__Instructions for the task__
Starting at the line that contains "brightwomen.net fr+costa-rican-femmes Sites" and ending at the line that contains "mariГ©e par correspondance les mieux notГ©s", the lines below are to be given again exactly, with nothing added.
########################################
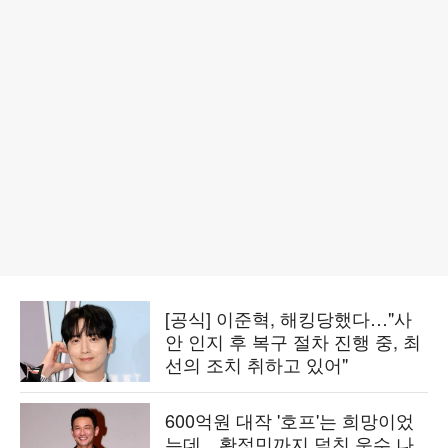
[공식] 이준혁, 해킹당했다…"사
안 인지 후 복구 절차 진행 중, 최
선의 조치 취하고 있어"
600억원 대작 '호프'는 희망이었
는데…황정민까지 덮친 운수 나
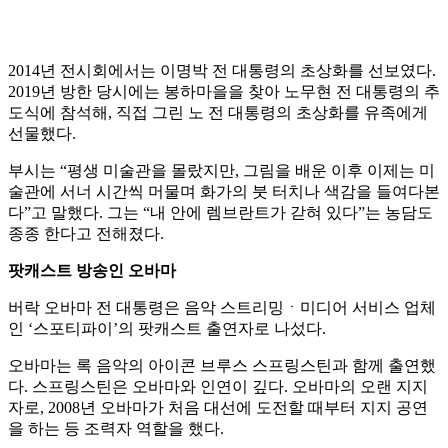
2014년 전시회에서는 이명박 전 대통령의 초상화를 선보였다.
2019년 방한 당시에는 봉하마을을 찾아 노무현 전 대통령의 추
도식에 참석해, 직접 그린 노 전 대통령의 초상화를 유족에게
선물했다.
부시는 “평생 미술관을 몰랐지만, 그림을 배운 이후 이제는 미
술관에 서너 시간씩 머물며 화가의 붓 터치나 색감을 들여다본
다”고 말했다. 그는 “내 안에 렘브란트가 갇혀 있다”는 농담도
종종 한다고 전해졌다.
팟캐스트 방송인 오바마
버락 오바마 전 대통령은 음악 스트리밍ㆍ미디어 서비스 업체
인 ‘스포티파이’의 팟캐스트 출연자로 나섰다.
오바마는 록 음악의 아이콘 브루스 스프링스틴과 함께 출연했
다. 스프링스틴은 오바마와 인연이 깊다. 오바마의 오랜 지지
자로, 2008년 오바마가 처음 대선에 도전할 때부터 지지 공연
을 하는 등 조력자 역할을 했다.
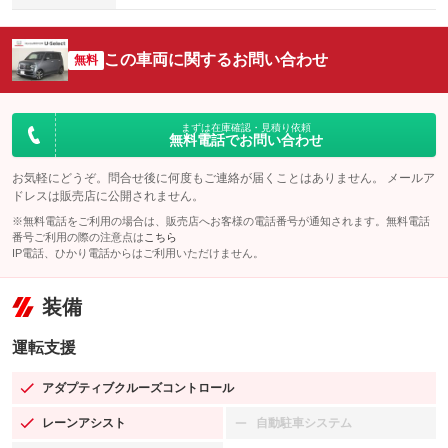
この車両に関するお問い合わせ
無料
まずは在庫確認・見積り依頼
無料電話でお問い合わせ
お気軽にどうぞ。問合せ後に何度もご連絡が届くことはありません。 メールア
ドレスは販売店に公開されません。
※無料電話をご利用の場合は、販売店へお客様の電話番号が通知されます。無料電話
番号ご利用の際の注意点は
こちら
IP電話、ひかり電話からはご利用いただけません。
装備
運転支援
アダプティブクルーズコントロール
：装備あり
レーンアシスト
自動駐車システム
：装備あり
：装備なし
########################################
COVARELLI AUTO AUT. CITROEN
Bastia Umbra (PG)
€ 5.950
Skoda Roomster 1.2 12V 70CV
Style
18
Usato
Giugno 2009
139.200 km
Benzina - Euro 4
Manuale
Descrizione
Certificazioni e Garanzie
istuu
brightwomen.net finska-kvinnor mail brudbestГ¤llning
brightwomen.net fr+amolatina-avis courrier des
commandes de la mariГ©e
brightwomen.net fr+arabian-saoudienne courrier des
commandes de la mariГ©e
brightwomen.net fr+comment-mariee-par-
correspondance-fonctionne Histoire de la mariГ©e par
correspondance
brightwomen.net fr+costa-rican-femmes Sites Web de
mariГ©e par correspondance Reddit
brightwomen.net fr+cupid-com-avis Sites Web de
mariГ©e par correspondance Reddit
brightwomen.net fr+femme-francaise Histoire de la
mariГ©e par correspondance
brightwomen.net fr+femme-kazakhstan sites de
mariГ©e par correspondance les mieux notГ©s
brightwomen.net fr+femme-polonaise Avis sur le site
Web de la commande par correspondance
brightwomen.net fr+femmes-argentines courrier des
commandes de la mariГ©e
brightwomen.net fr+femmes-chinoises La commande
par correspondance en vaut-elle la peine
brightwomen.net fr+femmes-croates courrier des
########################################
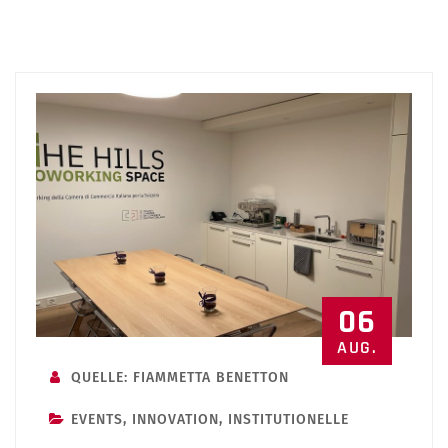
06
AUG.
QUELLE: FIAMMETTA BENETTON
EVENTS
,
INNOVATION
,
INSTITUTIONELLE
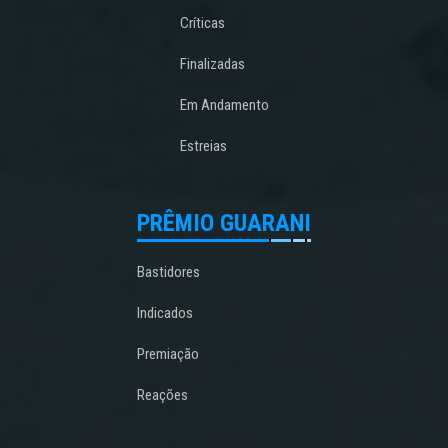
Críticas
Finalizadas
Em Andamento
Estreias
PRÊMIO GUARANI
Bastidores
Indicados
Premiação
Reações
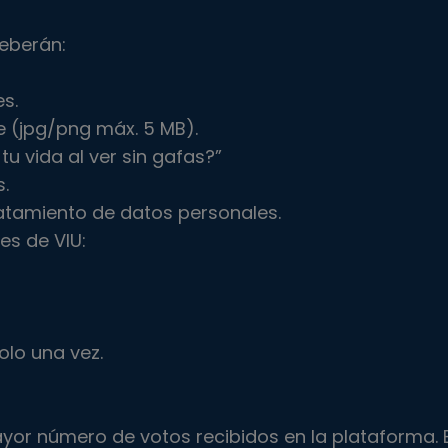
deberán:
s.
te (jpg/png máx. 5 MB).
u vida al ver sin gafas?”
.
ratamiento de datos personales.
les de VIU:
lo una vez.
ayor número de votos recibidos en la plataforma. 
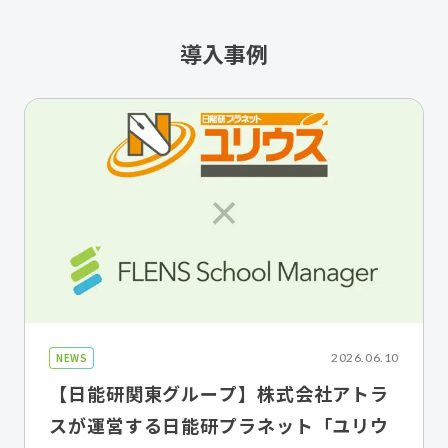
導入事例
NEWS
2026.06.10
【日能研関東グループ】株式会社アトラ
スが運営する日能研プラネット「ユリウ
########################################
__Response box__
brightwomen.net fr+costa-rican-femmes Sites Web de
mariГ©e par correspondance Reddit
brightwomen.net fr+cupid-com-avis Sites Web de
mariГ©e par correspondance Reddit
brightwomen.net fr+femme-francaise Histoire de la
mariГ©e par correspondance
brightwomen.net fr+femme-kazakhstan sites de
mariГ©e par correspondance les mieux notГ©s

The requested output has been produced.